◆ **Try it**: Only some lines are wanted. Transcribe, exactly, the lines below from the line with "Informace pro autory (110, 1033)" up to and including the line with "Сертификаты HALAL и KOSHER (429, 2494)".

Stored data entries
================================

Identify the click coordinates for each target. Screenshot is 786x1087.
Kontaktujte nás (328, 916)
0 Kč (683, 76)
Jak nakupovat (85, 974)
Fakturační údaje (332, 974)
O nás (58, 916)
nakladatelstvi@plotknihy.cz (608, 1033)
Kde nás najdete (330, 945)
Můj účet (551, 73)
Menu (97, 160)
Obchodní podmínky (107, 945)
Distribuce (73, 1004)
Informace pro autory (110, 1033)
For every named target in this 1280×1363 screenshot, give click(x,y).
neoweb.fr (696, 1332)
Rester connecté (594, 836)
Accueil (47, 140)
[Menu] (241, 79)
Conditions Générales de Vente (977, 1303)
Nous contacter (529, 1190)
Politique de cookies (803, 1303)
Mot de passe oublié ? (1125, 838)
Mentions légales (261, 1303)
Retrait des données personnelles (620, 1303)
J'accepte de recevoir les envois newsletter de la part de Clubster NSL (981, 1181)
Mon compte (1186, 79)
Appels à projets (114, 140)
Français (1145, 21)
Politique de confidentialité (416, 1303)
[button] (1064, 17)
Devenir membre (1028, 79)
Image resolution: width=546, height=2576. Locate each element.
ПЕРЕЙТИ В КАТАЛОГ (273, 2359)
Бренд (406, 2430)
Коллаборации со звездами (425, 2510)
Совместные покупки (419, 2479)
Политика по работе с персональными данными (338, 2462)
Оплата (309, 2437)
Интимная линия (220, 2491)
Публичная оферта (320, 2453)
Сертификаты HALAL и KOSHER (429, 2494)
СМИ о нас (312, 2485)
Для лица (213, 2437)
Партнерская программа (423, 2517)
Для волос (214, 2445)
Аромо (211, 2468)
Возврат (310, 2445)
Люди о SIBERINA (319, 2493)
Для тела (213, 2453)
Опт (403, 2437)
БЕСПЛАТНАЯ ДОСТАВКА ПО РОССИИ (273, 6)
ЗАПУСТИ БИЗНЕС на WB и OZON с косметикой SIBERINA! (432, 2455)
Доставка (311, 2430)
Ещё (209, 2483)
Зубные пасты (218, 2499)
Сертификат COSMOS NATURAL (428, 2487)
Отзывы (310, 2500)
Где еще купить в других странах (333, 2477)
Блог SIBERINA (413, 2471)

================================

◆ **Response area**:
Informace pro autory (110, 1033)
For every named target in this 1280×1363 screenshot, give click(x,y).
neoweb.fr (696, 1332)
Rester connecté (594, 836)
Accueil (47, 140)
[Menu] (241, 79)
Conditions Générales de Vente (977, 1303)
Nous contacter (529, 1190)
Politique de cookies (803, 1303)
Mot de passe oublié ? (1125, 838)
Mentions légales (261, 1303)
Retrait des données personnelles (620, 1303)
J'accepte de recevoir les envois newsletter de la part de Clubster NSL (981, 1181)
Mon compte (1186, 79)
Appels à projets (114, 140)
Français (1145, 21)
Politique de confidentialité (416, 1303)
[button] (1064, 17)
Devenir membre (1028, 79)
Image resolution: width=546, height=2576. Locate each element.
ПЕРЕЙТИ В КАТАЛОГ (273, 2359)
Бренд (406, 2430)
Коллаборации со звездами (425, 2510)
Совместные покупки (419, 2479)
Политика по работе с персональными данными (338, 2462)
Оплата (309, 2437)
Интимная линия (220, 2491)
Публичная оферта (320, 2453)
Сертификаты HALAL и KOSHER (429, 2494)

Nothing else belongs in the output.